Am I right in thinking that speed wise, L1 > L2 > L3?

To make things more complicated, how is the SandyBridge's new Micro-Op cache different than traditional caches? Aren't they all just storing instructions?
 

IntelUser2000

Elite Member
Oct 14, 2003
8,686
3,787
136
First question: Yes

Second question: On the L1 caches its seperated into two, one for data and one for instructions. All the other levels are unified.

Sandy Bridge's micro op cache only stores decoded instructions, while the regular cache stores regular x86 instructions.
 

lexspop

Junior Member
Sep 14, 2010
4
0
0
First question: Yes

Second question: On the L1 caches its seperated into two, one for data and one for instructions. All the other levels are unified.

Sandy Bridge's micro op cache only stores decoded instructions, while the regular cache stores regular x86 instructions.

Thanks for the quick reply! These forums rock.

As for the last part of you reply, I'm guessing it's faster to re-use decoded instructions than regular x86 instructions?
 

Hard Ball

Senior member
Jul 3, 2005
594
0
0
First post! (for me, anyway)

Am I right in thinking that speed wise, L1 > L2 > L3?

To make things more complicated, how is the SandyBridge's new Micro-Op cache different than traditional caches? Aren't they all just storing instructions?

Inteluser2000 already gave you a good answer, but perhaps I can provide a somewhat more nuanced answer.
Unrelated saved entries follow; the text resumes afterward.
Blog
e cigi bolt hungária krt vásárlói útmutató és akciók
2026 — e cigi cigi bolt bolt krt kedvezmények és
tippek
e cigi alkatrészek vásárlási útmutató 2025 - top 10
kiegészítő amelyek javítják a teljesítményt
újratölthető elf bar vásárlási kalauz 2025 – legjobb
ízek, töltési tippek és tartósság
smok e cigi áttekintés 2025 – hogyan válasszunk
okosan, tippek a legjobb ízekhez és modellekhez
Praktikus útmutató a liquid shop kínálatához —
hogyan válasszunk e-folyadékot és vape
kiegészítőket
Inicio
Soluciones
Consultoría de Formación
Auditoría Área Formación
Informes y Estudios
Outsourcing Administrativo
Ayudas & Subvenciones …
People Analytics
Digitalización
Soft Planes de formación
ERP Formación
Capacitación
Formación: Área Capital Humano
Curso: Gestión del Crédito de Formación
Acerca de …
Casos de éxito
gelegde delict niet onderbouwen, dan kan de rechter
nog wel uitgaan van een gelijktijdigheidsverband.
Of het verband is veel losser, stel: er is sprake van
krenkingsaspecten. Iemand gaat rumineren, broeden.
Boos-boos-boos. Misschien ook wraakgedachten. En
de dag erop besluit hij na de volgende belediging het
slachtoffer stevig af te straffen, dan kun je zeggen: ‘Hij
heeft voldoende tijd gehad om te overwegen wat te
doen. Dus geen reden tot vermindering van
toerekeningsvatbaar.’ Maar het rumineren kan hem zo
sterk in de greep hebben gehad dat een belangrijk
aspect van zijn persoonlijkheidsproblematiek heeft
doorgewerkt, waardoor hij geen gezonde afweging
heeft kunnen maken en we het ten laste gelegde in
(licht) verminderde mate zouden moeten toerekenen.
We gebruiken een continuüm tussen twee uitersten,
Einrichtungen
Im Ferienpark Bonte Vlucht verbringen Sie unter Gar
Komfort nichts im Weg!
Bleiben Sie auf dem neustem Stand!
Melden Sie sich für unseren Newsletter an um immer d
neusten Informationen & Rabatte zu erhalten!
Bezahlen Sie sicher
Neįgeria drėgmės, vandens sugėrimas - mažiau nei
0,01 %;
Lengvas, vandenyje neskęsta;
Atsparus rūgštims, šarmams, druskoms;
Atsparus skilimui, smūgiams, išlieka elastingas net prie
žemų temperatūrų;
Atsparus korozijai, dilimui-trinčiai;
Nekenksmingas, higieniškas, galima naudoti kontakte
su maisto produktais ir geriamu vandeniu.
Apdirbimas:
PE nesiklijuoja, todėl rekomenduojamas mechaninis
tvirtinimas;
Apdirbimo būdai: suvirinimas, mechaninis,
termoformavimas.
I'm not sure what exactly you mean by 'speed'. Assuming you mean access latency, then it would be:
L1 < L2 < L3

If you mean the number of requests serviced per unit of time, then as I understand it, it would be:
L1 > L2 >= L3

In terms of the L0 I cache in the front end, it likely stores partially decoded instructions. Current CISC microarchitectures all contain two main components in their decode stages of the pipeline (sometimes other functionalities as well, such as detecting ops that can be fused). The x86 decode, which converts the compiler compatible representation into its native representation for the remainder of the pipeline. Format decode, which determines which bits of the instruction goes to which part of the instruction control circuitry, or to following datapath (for immediates); which format is generally determined by the number of regsiter operands and immediate operands, as well as by the length of the op-code.

For most of the designs out there that contain some instruction $ holding processor internal representation of a CISC ISA, the representation in the L0 is has usually gone through the first major component of decode, but not the second. Sandy bridge probably has this implementation too.

Hope this helps.